Today, U.S. Senator Chris Van Hollen (D-Md.) announced that much of his legislation to improve access to assistance for veteran and socially disadvantaged farmers has been included in the 2018 Farm Bill. The Senator’s provisions, originally introduced in his Assist Socially Disadvantaged and Veteran Farmers and Ranchers Act of 2018 would reauthorize, strengthen, and improve the Outreach to Socially Disadvantaged and Veteran Farmers and Ranchers Program at the U.S. Department of Agriculture (USDA). The 2018 Farm Bill also authorizes permanent mandatory funding for the Program, ensuring it has the investment it needs to serve people in Maryland and across the country. This week, the Farm Bill passed the U.S. Senate and House of Representatives – it is now headed to the President’s desk.

Since 1990, the Outreach to Socially Disadvantaged and Veteran Farmers and Ranchers Program has served as the only USDA program dedicated to addressing the specific needs of veteran, African-American, American-Indian, Asian-American, and Latino family farmers and ranchers. Through this program, the University of Maryland-Eastern Shore has received more than $1 million in funding for outreach and assistance to farmers on the Eastern Shore since 2003.
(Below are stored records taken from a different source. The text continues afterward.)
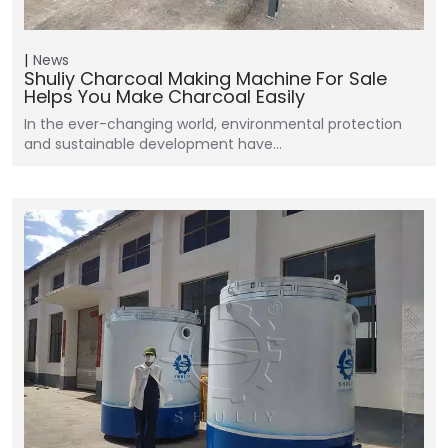
News
Shuliy Charcoal Making Machine For Sale
Helps You Make Charcoal Easily
In the ever-changing world, environmental protection
and sustainable development have…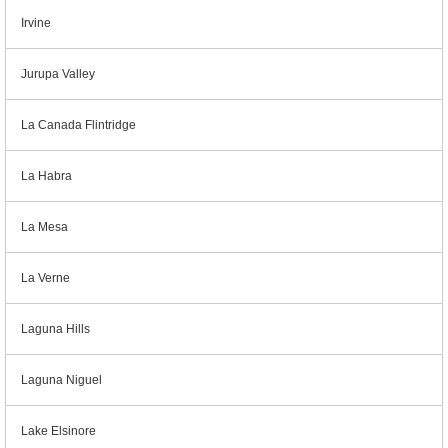
Irvine
Jurupa Valley
La Canada Flintridge
La Habra
La Mesa
La Verne
Laguna Hills
Laguna Niguel
Lake Elsinore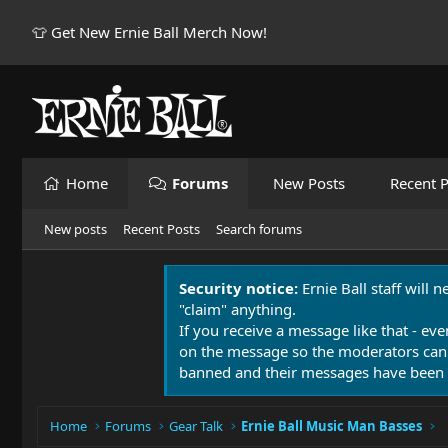
👕 Get New Ernie Ball Merch Now!
Home
Forums
New Posts
Recent P
New posts
Recent Posts
Search forums
Security notice:
Ernie Ball staff will 
"claim" anything.
If you receive a message like that - eve
on the message so the moderators can
banned and their messages have been 
Home
Forums
Gear Talk
Ernie Ball Music Man Basses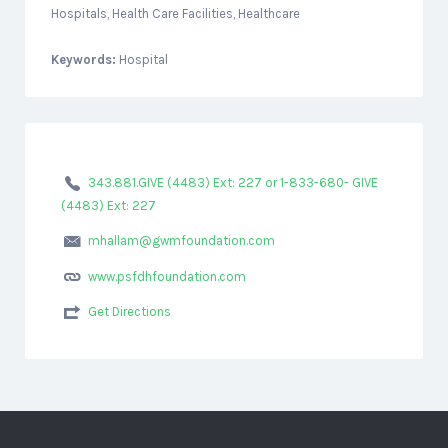
Hospitals, Health Care Facilities, Healthcare
Keywords:
Hospital
343.881.GIVE (4483) Ext: 227 or 1-833-680- GIVE
(4483) Ext: 227
mhallam@gwmfoundation.com
www.psfdhfoundation.com
Get Directions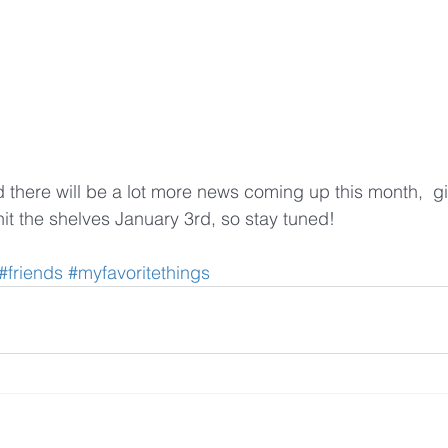
nd there will be a lot more news coming up this month,  gi
 hit the shelves January 3rd, so stay tuned!
#friends
#myfavoritethings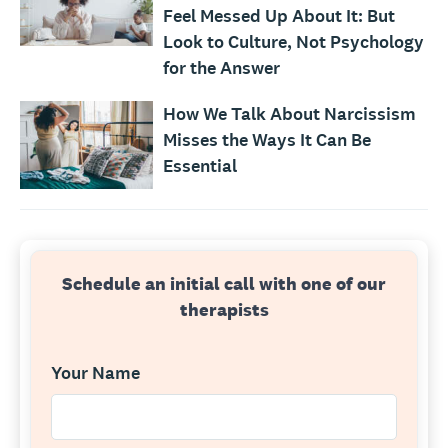
Feel Messed Up About It: But
Look to Culture, Not Psychology
for the Answer
How We Talk About Narcissism
Misses the Ways It Can Be
Essential
Schedule an initial call with one of our
therapists
Your Name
“Whether you’re coming off the battlefield or trying to launch a new career, starting and operating a farm isn’t easy. This program helps veterans and underserved populations get the training and support they need to succeed. We want to expand America’s farming opportunities, and this is an important tool to accomplish that,” said Senator Van Hollen. “I was pleased to introduce this legislation and to work with my colleagues to secure these provisions in the Farm Bill.”

The Outreach to Socially Disadvantaged and Veteran Farmers and Ranchers Program at USDA has been the primary tool to help our nation’s underserved producers gain access to USDA services. The program is administered by the Office of Outreach and Advocacy and helps ensure that veteran, minority population, and immigrant farmers and ranchers have opportunities to successfully own, operate, and retain farms and ranches, and to equitably participate in USDA programs. The bill reauthorizes the program, which would have expired this year, through 2023. It also makes several programmatic improvements to strengthen the operation of the program.  

The Senator’s proposal was supported by over 100 groups, from the Rural Coalition to the Sierra Club to the National Family Farm Coalition. Background on the proposal, along with a full list of supporting organizations, can be found here.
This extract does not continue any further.